Practical Comparison and Use Cases
Let’s apply all three functions to the same dataset to see their differences clearly:
# Apply all three ranking functions simultaneously
comparison_df = df.withColumn(
"row_number",
row_number().over(window_spec)
).withColumn(
"rank",
rank().over(window_spec)
).withColumn(
"dense_rank",
dense_rank().over(window_spec)
)
comparison_df.orderBy("department", col("salary").desc()).show()
Output:
+-------+------------+------+----------+----+----------+
| name| department|salary|row_number|rank|dense_rank|
+-------+------------+------+----------+----+----------+
| Alice| Engineering| 95000| 1| 1| 1|
| Bob| Engineering| 87000| 2| 2| 2|
|Charlie| Engineering| 87000| 3| 2| 2|
| Henry| Marketing| 75000| 1| 1| 1|
| Grace| Marketing| 68000| 2| 2| 2|
| Eve| Sales| 81000| 1| 1| 1|
| Frank| Sales| 81000| 2| 1| 1|
| David| Sales| 72000| 3| 3| 2|
+-------+------------+------+----------+----+----------+
Decision matrix for choosing the right function:
- Use ROW_NUMBER when you need unique identifiers within partitions, for deduplication, or when implementing pagination
- Use RANK when gaps matter—typically in competitive scenarios where you want to show true position (e.g., “4th place out of 10”)
- Use DENSE_RANK when you want consecutive numbering or need to count distinct levels of performance
Performance Considerations and Best Practices
Window functions trigger a shuffle operation in Spark, which can be expensive. Here are strategies to optimize performance:
Partition wisely: Choose partition columns with reasonable cardinality. Partitioning by a column with millions of unique values creates too many small partitions. Partitioning by a column with only two values creates data skew.
# Good: Reasonable cardinality
Window.partitionBy("department", "location")
# Problematic: Too few partitions, potential skew
Window.partitionBy("country") # if most data is in one country
# Problematic: Too many partitions
Window.partitionBy("employee_id") # unique per row
Limit data early: Apply filters before window functions to reduce the data volume being shuffled.
# Filter first, then apply window function
filtered_df = df.filter(col("year") == 2024)
result = filtered_df.withColumn("rank", rank().over(window_spec))
Reuse window specifications: If you’re applying multiple window functions with the same partitioning and ordering, define the window spec once.
Cache strategically: If you’re applying multiple window functions to the same base dataset, cache it after initial transformations but before window operations.
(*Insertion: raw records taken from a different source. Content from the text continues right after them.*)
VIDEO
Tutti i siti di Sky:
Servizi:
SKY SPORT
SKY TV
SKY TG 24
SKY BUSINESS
base_df = df.filter(col("active") == True).cache()
result1 = base_df.withColumn("row_num", row_number().over(window_spec))
result2 = base_df.withColumn("rank", rank().over(window_spec))
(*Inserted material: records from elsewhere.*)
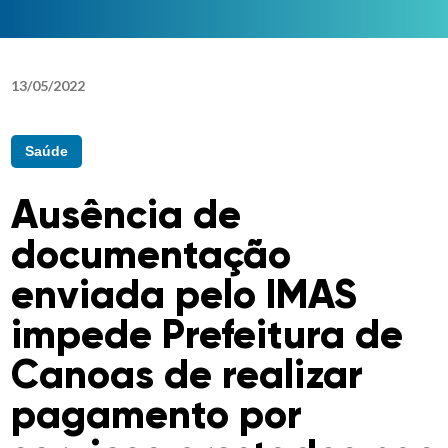
13
/
05
/
2022
Saúde
Ausência de
documentação
enviada pelo IMAS
impede Prefeitura de
Canoas de realizar
pagamento por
Monitor data skew: Use Spark UI to identify if certain partitions are processing significantly more data. If you see skew, consider salting techniques or repartitioning strategies.
Window functions are powerful tools in PySpark for analytical queries that require ranking, running totals, or moving averages while preserving row-level detail. Master these three ranking functions, understand their behavioral differences with ties, and apply appropriate partitioning strategies to build efficient data pipelines.